Below are a few of the vendors that I photographed as well as their websites. For all vendors, please visit Squidfire’s site. Feel free to check them out and support local businesses and handmade goods. Buy some gifts for your friends, family and yourself! Enjoy!
Clockwise: Silk screened hand towels from Girls Can Tell, Clutches from Holland Cox, Hand bound and silk screened journals from Tremundo, Jewelry inspired by succulents from Yummy & Company, Beautiful greeting cards from Fisk & Fern, Lego Book from Moonlight Boundary, Tile coasters from Van Wagoner Studios, Monster creations made from recycled clothing and linens by Cotton Monster and Cute owl ornaments by Jenny Jen 42.
If you attended—who was your favorite vendor?
This morning I went to the Back River Clean Up sponsored by BRRC. A great group of volunteers came out as well as Senator Norman Stone and Governor Martin O’Malley.
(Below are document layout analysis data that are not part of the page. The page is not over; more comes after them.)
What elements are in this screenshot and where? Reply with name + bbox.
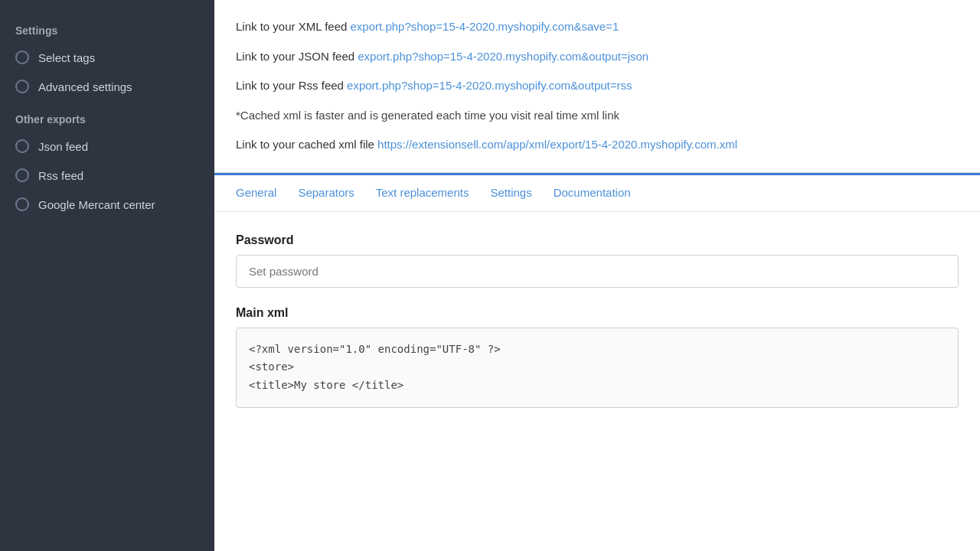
radio-select-tags [15, 51, 29, 64]
sidebar-label-google-mercant: Google Mercant center [38, 198, 155, 211]
xml-line-3: <title>My store </title> [249, 377, 946, 395]
tab-text-replacements[interactable]: Text replacements [376, 175, 469, 212]
main-content: Link to your XML feed export.php?shop=15… [214, 0, 980, 551]
xml-line-2: <store> [249, 358, 946, 377]
cached-xml-link[interactable]: https://extensionsell.com/app/xml/export… [377, 138, 737, 151]
sidebar-item-json-feed[interactable]: Json feed [0, 132, 214, 161]
sidebar-label-advanced-settings: Advanced settings [38, 80, 132, 93]
settings-section-title: Settings [0, 12, 214, 43]
password-label: Password [236, 233, 959, 247]
tab-bar: General Separators Text replacements Set… [214, 173, 980, 212]
cache-note-row: *Cached xml is faster and is generated e… [236, 107, 959, 125]
cached-xml-row: Link to your cached xml file https://ext… [236, 136, 959, 154]
sidebar-item-rss-feed[interactable]: Rss feed [0, 161, 214, 190]
xml-line-1: <?xml version="1.0" encoding="UTF-8" ?> [249, 341, 946, 359]
settings-panel: Password Main xml <?xml version="1.0" en… [214, 212, 980, 552]
json-feed-link[interactable]: export.php?shop=15-4-2020.myshopify.com&… [358, 50, 648, 63]
password-input[interactable] [236, 255, 959, 288]
tab-documentation[interactable]: Documentation [554, 175, 631, 212]
sidebar-item-advanced-settings[interactable]: Advanced settings [0, 72, 214, 101]
xml-feed-link[interactable]: export.php?shop=15-4-2020.myshopify.com&… [351, 20, 619, 33]
xml-feed-row: Link to your XML feed export.php?shop=15… [236, 18, 959, 36]
sidebar-item-google-mercant[interactable]: Google Mercant center [0, 190, 214, 219]
tab-settings[interactable]: Settings [490, 175, 531, 212]
radio-google-mercant [15, 197, 29, 211]
radio-advanced-settings [15, 80, 29, 93]
main-xml-section: Main xml <?xml version="1.0" encoding="U… [236, 306, 959, 408]
sidebar: Settings Select tags Advanced settings O… [0, 0, 214, 551]
sidebar-item-select-tags[interactable]: Select tags [0, 43, 214, 72]
xml-feed-prefix: Link to your XML feed [236, 20, 347, 33]
rss-feed-prefix: Link to your Rss feed [236, 79, 344, 92]
radio-json-feed [15, 139, 29, 153]
sidebar-label-select-tags: Select tags [38, 51, 95, 64]
json-feed-prefix: Link to your JSON feed [236, 50, 354, 63]
rss-feed-link[interactable]: export.php?shop=15-4-2020.myshopify.com&… [347, 79, 632, 92]
sidebar-label-json-feed: Json feed [38, 140, 88, 153]
cache-note: *Cached xml is faster and is generated e… [236, 109, 619, 122]
sidebar-label-rss-feed: Rss feed [38, 169, 83, 182]
tab-separators[interactable]: Separators [298, 175, 354, 212]
feed-panel: Link to your XML feed export.php?shop=15… [214, 0, 980, 173]
xml-content-box: <?xml version="1.0" encoding="UTF-8" ?> … [236, 328, 959, 408]
rss-feed-row: Link to your Rss feed export.php?shop=15… [236, 77, 959, 95]
radio-rss-feed [15, 168, 29, 182]
main-xml-label: Main xml [236, 306, 959, 320]
json-feed-row: Link to your JSON feed export.php?shop=1… [236, 48, 959, 66]
password-section: Password [236, 233, 959, 288]
tab-general[interactable]: General [236, 175, 276, 212]
cached-prefix: Link to your cached xml file [236, 138, 374, 151]
other-exports-section-title: Other exports [0, 101, 214, 132]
If you’re interested in helping with the Back River clean up efforts, please visit: http://savebackriver.org/default.aspx
This spring, there will be more clean ups in the Dundalk and Essex area. Stay tuned!
Yesterday I had the privilege to attend TedxMidAtlantic and was able to hear 20 speakers speak on everything from the “essence of egg” to “how the internet is broken.” Not to mention, I was able to meet some new people including an art director, a web developer, an attorney, a needle felter, and the owner of a start-up (to name a few). Check out the talks here, you won’t want to miss them.
If you attended – who was your favorite speaker?